Ich habe vorinstalliertes OS gewählt, da er wie gesagt 12 ist, und seine Mutter keinen Stress mit dem Zusammenbau haben will 


			Dieser Inhalt steht nur eingeloggten Mitgliedern zur Verfügung.
        


So wie ich das jetzt konfiguriert habe, kommt der doch fertig nach  Hause, da steht ja, der Zusammenbau wird automatisch addiert, wenn man  das OS vorinstallieren lässt.

Ansonsten würde ich gerne noch Möglichkeiten finden, an denen ich sparen  kann, möglicherweise ist der PC ja an einigen Stellen zu stark?, dafür  an anderen zu schwach? ISt vll ausnahmsweise ein günsziger AMD 4 Kernenr vorzuziehen? Die Anforderungen sind ja nicht sooo groß. 
Bei den Komponenten Laufwerk und WLankarte hab ich absolut keine Ahnung,  habe einfach eine mit 3 Antennen genommen, muss man da auf irgendwas  achten, wie z.B. Anschluss am MB oder die Signalstärke??

Vielen Dank schonmal 


			Dieser Inhalt steht nur eingeloggten Mitgliedern zur Verfügung.


----------



## Enisra (16. Oktober 2012)

öhm, der Link führt leider nur auf ein leeres Formular


----------



## JoghurtWaldfruechte (16. Oktober 2012)

Ok, ich habs mal als Screenshot.
Darauf ist nicht zu sehen: Auswahl des Vorinstallierten OS (Win 7, 64 Bit), Gesamtpreis: 597,96€





			Dieser Inhalt steht nur eingeloggten Mitgliedern zur Verfügung.
        




			Dieser Inhalt steht nur eingeloggten Mitgliedern zur Verfügung.


----------



## Enisra (16. Oktober 2012)

ich denke das ist schon ganz gut, aber von WLAN hab ich keine Ahnung, vielleicht reicht auch nen billigeres Modell


----------



## svd (16. Oktober 2012)

Naja, da der junge Mann erst 12 ist, die Eltern hoffentlich ein Auge auf die installierte Software haben ( ) kann auch zB bei der CPU gespart werden. 

Für den ersten PC, zum Kennenlernen und Experimentieren, langt sicher zB der "Pentium G870" oder der "Pentium G840".

Dazu passt dann auch ein etwas günstigeres (~40€) Mainboard mit dem älteren H61 Chipsatz.

8GB DDR3 RAM sind nicht verkehrt, aber nicht unbedingt notwendig.

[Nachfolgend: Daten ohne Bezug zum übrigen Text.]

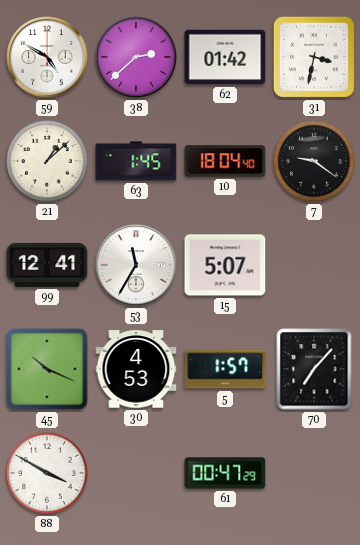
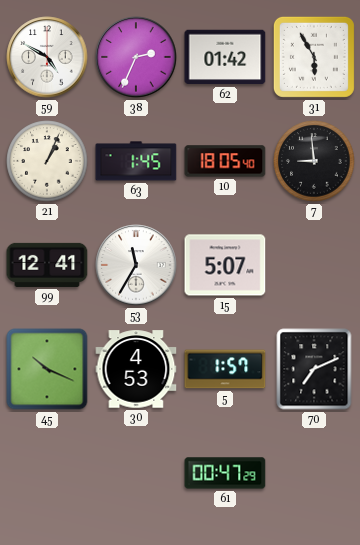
38: 2:38 -> 2:34
31: 3:32 -> 5:55
21: 1:08 -> 1:04
10: 18:04 -> 18:05
7: 9:21 -> 8:59
70: 7:07 -> 7:11
88: 3:50 -> none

Auf "Teufel komm raus gespart" kann dieser auch auf 4GB reduziert werden.

Eine interne WLAN Karte ist auch nicht unbedingt nötig. WLAN USB Sticks kosten nicht mal 10€. Und wenn der Router nicht mehrere Stockwerke entfernt ist, gibt's auch keine Einbußen bei der Performance.

Die Grafikkarte ist eigentlich okay. Wenn der Monitor eine geringere Auflösung als FullHD hat, würde aber auch zB eine HD6770 noch so reichen. 

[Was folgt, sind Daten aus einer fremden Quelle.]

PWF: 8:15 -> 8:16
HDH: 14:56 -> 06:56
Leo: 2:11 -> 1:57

Vom Preis-Leistungs-Verhältnis nicht sinnvoll, könnte natürlich eine 500GB Festplatte gewählt werden. Aber bei dem vergleichsweise geringen Aufpreis für die Verdopplung des Speicherplatzes, wäre das eine recht drastische Sparmaßnahme.


----------



## JoghurtWaldfruechte (16. Oktober 2012)

Ok danke 
Bei den prozessoren kann ich das nicht so einschätzen, was ein Pentium G870 leistet. Wo liegt da der Unterschied? Außerdem höre ich auch andauernd was von Intel Celeron. Was ist das nun wieder?

Die WLan Karte ist eine bewusste Entscheidung, da es mit den Surfsticks bisher nur Probleme gab.

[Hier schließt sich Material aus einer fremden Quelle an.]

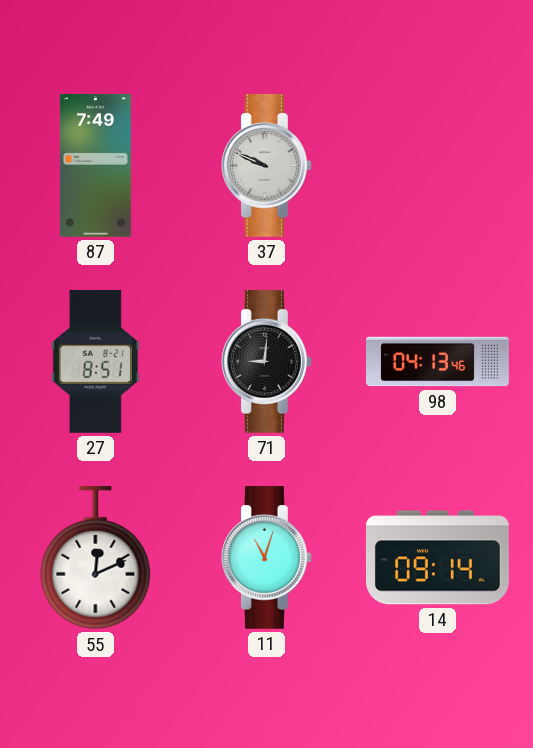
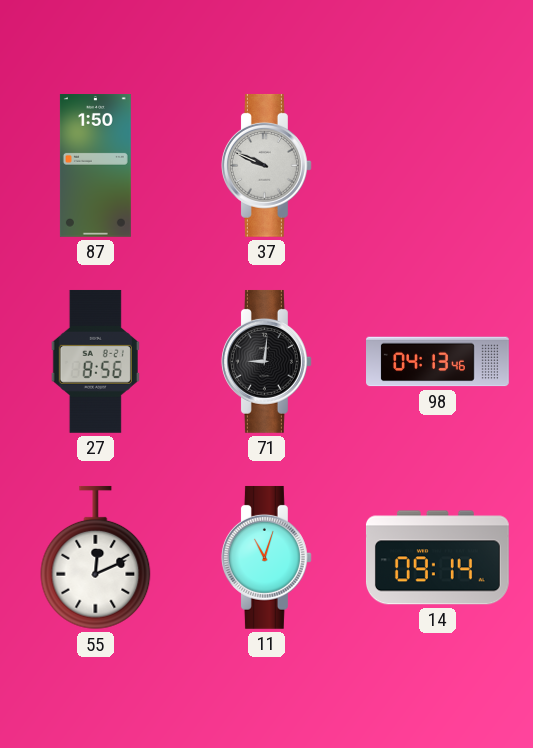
87: 7:49 -> 1:50
27: 8:51 -> 8:56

Der Bildschirm ist ein älterer 19" mit dem Seitenverhältnis 4:3. Hab ich garnicht bedacht, werde dann wohl eine schwächere Graka nehmen.

Passen die Komponenten denn alle so zusammen? Reicht der Platz auf dem Board für die Wlan Karte aus? Die Graka ist ja 2 Slots breit, oder?


----------



## svd (16. Oktober 2012)

Hmm, der Pentium G870 hält durchaus mit einem 3.0+ GHz Quadcore von AMD mit. Schwächeln könnte er natürlich bei CPU intensiven Spielen wie BF3 im MP Modus (mit 12 hoffentlich eher unwahrscheinlich) oder Starcraft 2.

Der Celeron G und der Pentium G unterscheiden sich in dieser Generation nicht soo sehr. 
Ich glaube, der Speichercontroller des Celeron G unterstützt ua. nativ maximal 1066er RAM, der L3 Cache ist mit 2MB kleiner als beim Pentium G und es gibt keinen Celeron, der über 3Ghz getaktet ist... für Genaueres müsste ich selber nachsehen. 
Im Prinzip ließe sich BF3 auch mit einem schnelleren Celeron G6xx spielen, jedoch greifen die Preise der Celeron G und Pentium G Prozessoren ineinander, sodass der Celeron nicht immer ein Schnäppchen ist. Und der Pentium bei gleichem Preis natürlich vorzuziehen wäre,

Die Komponenten scheinen ansonsten gut zu passen. Bei der WLAN Karte musst du dir das Layout des Mainboards nochmal ansehen.
Vor allem, wo halt die PCI Slots plaziert sind. Scheint beim ASUS aber kein Thema zu sein, da wird nur ein PCIe x1 Slot verdeckt.


----------



## JoghurtWaldfruechte (16. Oktober 2012)

Ok, das sind doch die ganz kleinen Slots oder?


----------



## JoghurtWaldfruechte (16. Oktober 2012)

Und ist der Pentium auch für Spiele prinzipiell geeignet?

Also: ein PC mit günstigerem MB und dem Pentium Prozessor bringt nur eine Ersparnis von 50€. Der i3 ist aber doch deutlich besser, oder?  Und die 6770 ist auch nur 10 Euro günstiger als die 7770.

Kann das Laufwerk keine Bluerays abspielen, oder ist nur die Quakität nicht blueray-like?
Ansosnten kann man mit dem Laufwerk doch alles machen, oder? Lohnt es sich da zu investieren( Lesegeschwindigkeit...)?


----------



## svd (17. Oktober 2012)

Es hängt sehr vom Spiel (bzw. der Anwendung) ab, ob der Core i3 wirklich "deutlich" besser ist. 
Aber prinzipiell ist der Pentium G, für seinen Preis, ein ernstzunehmender Spieleprozessor.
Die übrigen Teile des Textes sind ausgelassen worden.